Maureen Dennis: And you get to be a connector; you get to connect other great people with great people.

Kathy Buckworth: It’s called a ‘trust agent.’ We’re Chris Brogan’ parents. Hey Chris’ parents, tell him I said that! [Laughter.]

Julie Cole: You know, it kind of reminds me of the way we were just talking about congratulating other people and how that makes you feel better and it squashed that little evil in you. It makes you want to celebrate, but it also reminded me of something Kathy and I talked about at the Mom 2.0 Conference a little while ago, and Brene Brown was speaking there. I remember she said something that was so smart. When people say, ‘Oh look at you you’ve done this and you’ve done that,’ and she said, ‘You need to realize I’ve been in line for ten years.’ So a lot of the success that people experience, it’s because they’ve been at it a long time and they’ve worked super hard and I think remembering that is key.

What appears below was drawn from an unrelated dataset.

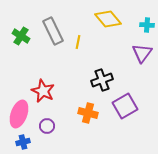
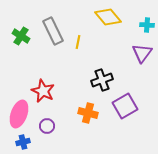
yellow diamond: moved 2 px up
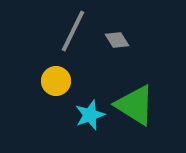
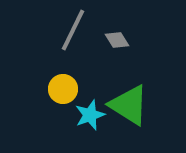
gray line: moved 1 px up
yellow circle: moved 7 px right, 8 px down
green triangle: moved 6 px left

Kathy Buckworth: People say to me, ‘You’re so lucky you’re a writer.’ And I ask them, ‘Do you want to be a writer?’ and they do. And then I ask them, ‘So, are you writing?’ And they reply, ‘No.’ So I’m like ‘Well, how’s that working out for you?’ [Laughter.] Because generally, publishers just don’t call you up and say, ‘Wanna write a book?’ It doesn’t really happen that way.

Alyson Schafer: And everything online it about the democratization of information and the idea of abundance. The minute you get into a scarcity mentality, you really are out of this game, if you ask me. You have to continue that abundance mentality, and you have to continue to believe that you are on a mission rather than just trying to make a career. If you’re just a ‘careerist’ who’s online, I don’t think that you are going to have a satisfying outcome, in my opinion.

Julie Cole: So how do you feel, then, given that you support your colleagues without necessarily giving away your ‘secret sauce?’ I mean, you still have to be ‘you.’

Theresa Albert: Voice your recipes! [Laughter.] With you it’s secret sauce. I share recipes. It’s what I do.

Alyson Schafer: I don’t think there’s a ‘secret sauce,’ I mean, for us, anyways. I think that our brands are our personalities and you just can’t replicate yourself. So in a sense you are 100 percent secure in that no one else is going to be you. So I’m just me. Everything else I can share.

Maureen Dennis: It’s confidence. It’s understanding yourself and your own brand and then helping people find their own confidence and their own brand.

Julie Cole: There is only one you, right? We can’t be copied.

Theresa Albert: We’re so special. Let’s hold hands! [Panelists all join hands. Laughter.]

Julie Cole: Okay, well, thank you all very much!

Editor’s Note: Women obviously no longer are defined solely in terms of their relationship with men, are willing to take the mass media to task for its not-so-subtle ridicule of women and proliferation of all the old prejudices and discriminatory behaviors, and they are quite capable of founding their own subculture imbued with power, authority, independence, and mutual aid. Social media has and continues to make that possible.